Они заканчивали университет и разъезжались – это они знали, что станет с ним через год, два, пять, десять – этого они не знали. Им вновь предстояло шагать в неизвестность, опять. Руднеев не верил в альтернативные вселенные, но если бы допустил мысль об их существовании, мог бы узнать, что Миша разошелся со Светой и от своей новой любви заразился тем, о чем не принято говорить, выяснил бы это много, много позже и понял, что распространял не знания, как мечтал, а нечто другое. Он хотел спасать людей, возвращать их к жизни, дарить им эмоции, а вышло, что по его вине люди гибли. Миша стал бы аскетом, вылечился, женился бы на Лизе, девушке с таким же темным прошлым, они завели собаку и дочку Зою. Миша бы вылечился, но ничего бы не сказал ни одной из своих бывших подруг. Об их судьбах альтернативные вселенные молчали.

Сережиной статьей заинтересовался один крупный журнал, его взяли в штат, он писал о театре, кино, музыке и литературе, писал, писал и писал, а все внерабочее время топил в алкоголе. Он влюбился в первую скрипку, забыв о всех своих прежних увлечениях, эта первая скрипка не заметила студента с журфака, но заметила молодого журналиста, метящего на пост младшего редактора. Она позволила ему находиться рядом с собой, уступила этой чуть ли не собачьей преданности и отдалась на неофициальном продолжении одного официального мероприятия. Сережа чуть не умер, а на следующий день его чуть не уволили – первая скрипка оказалась замужем за сыном директора филармонии. Сережа плакал и писал, плакал и писал, решал, что не будет заводить отношений, убеждал себя в том, что все прошло, дорвался до главного редактора, а потом встретил на улице сына директора филармонии и подрался.

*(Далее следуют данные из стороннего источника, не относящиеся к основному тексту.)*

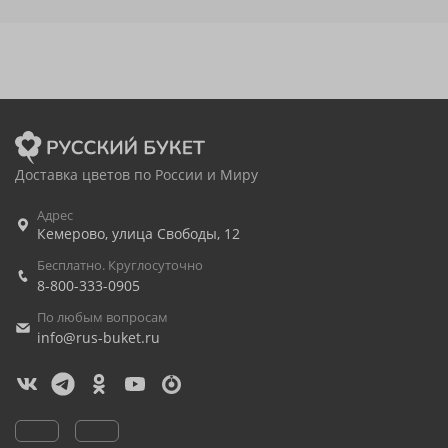
Доставка цветов по России и Миру
Адрес
Кемерово
,
улица Свободы, 12
Бесплатно. Круглосуточно
8-800-333-0905
По любым вопросам
info@rus-buket.ru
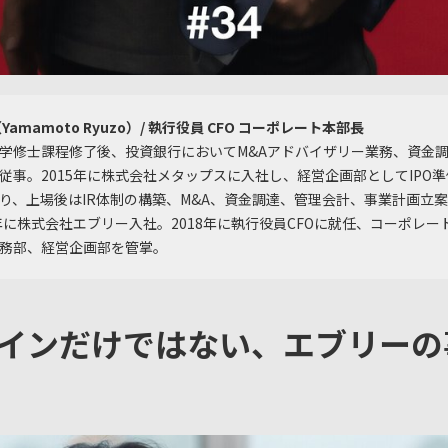
Yamamoto Ryuzo）/ 執行役員 CFO コーポレート本部長
学修士課程修了後、投資銀行においてM&Aアドバイザリー業務、資金調
従事。2015年に株式会社メタップスに入社し、経営企画部としてIPO
り、上場後はIR体制の構築、M&A、資金調達、管理会計、事業計画立
7年に株式会社エブリー入社。2018年に執行役員CFOに就任、コーポレー
務部、経営企画部を管掌。
インだけではない、エブリーの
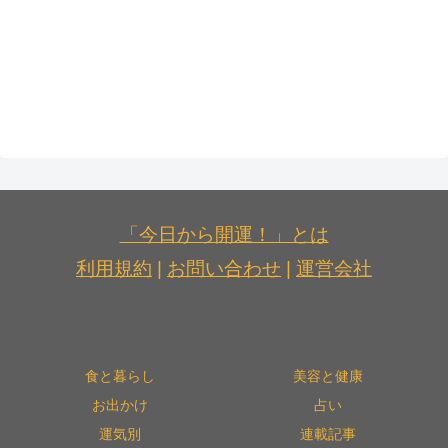
「今日から開運！」とは
利用規約
|
お問い合わせ
|
運営会社
食と暮らし
美容と健康
お出かけ
占い
運気別
連載記事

Костя пытался помочь соседу, к тому моменту он превратился из чекающего пацана в нечекающего на людях и чекающего среди своих продюсера. Из сто двенадцатой у него одного все складывалось гладкого. Возможно, это было связано с его непосредственным нравом, а возможно, с тем, что он верил в альтернативные Вселенные. Держись, пацан, всем ты еще станешь. Костя жил в центре Москвы, зарабатывал круглые суммы, имел выход на самых перспективных режиссеров и самых привлекательных актрис, но любил Ленку, преподавательницу русского, жертвовал деньги фондам и занимался продвижением когда-то написанных отцом сценариев. Костя мог бы поднять культуру на новый уровень, но умер в тридцать три.

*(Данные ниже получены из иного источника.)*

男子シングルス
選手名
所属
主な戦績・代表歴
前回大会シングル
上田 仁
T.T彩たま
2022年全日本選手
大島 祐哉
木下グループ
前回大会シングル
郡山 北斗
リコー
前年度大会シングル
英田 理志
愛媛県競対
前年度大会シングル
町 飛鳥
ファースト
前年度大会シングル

Их пригласили на его похороны, это был их первый и последний сбор. Косвенно полным составом. Они перекинулись парой фраз, но в подробностях никто никому ничего не рассказывал, близости не возникло. Бывшими братьями не бывают, но, наверное, они придумали, что были ими, раз внутри ничего не колыхалось и не тянуло. Говорить о Косте тоже ни один не рискнул. Что бы они сказали: «Мы скидывались, чтобы пойти в рестик и помечать, что однажды сможем сидеть там, не скидываясь»? Сказали бы: «Помню, на меня упал таракан, Костя его убил, пальцами прямо, паль-ца-ми! Представляете»? Сказали бы: «Вот же человек! Помню, мама приезжала из Томска, так он предложил подселить ее к нам в общагу, чтобы не в отель, и мы и с вахтерами договорились, и с соседями». Сказали бы: «Я скучаю», «Мне жаль, что я ему не звонил», но они молчали. Холодильник не дребезжал, процессор не гудел, за окном не проезжали мусоровозы. Мусоровозы, они одни из самых громких машин.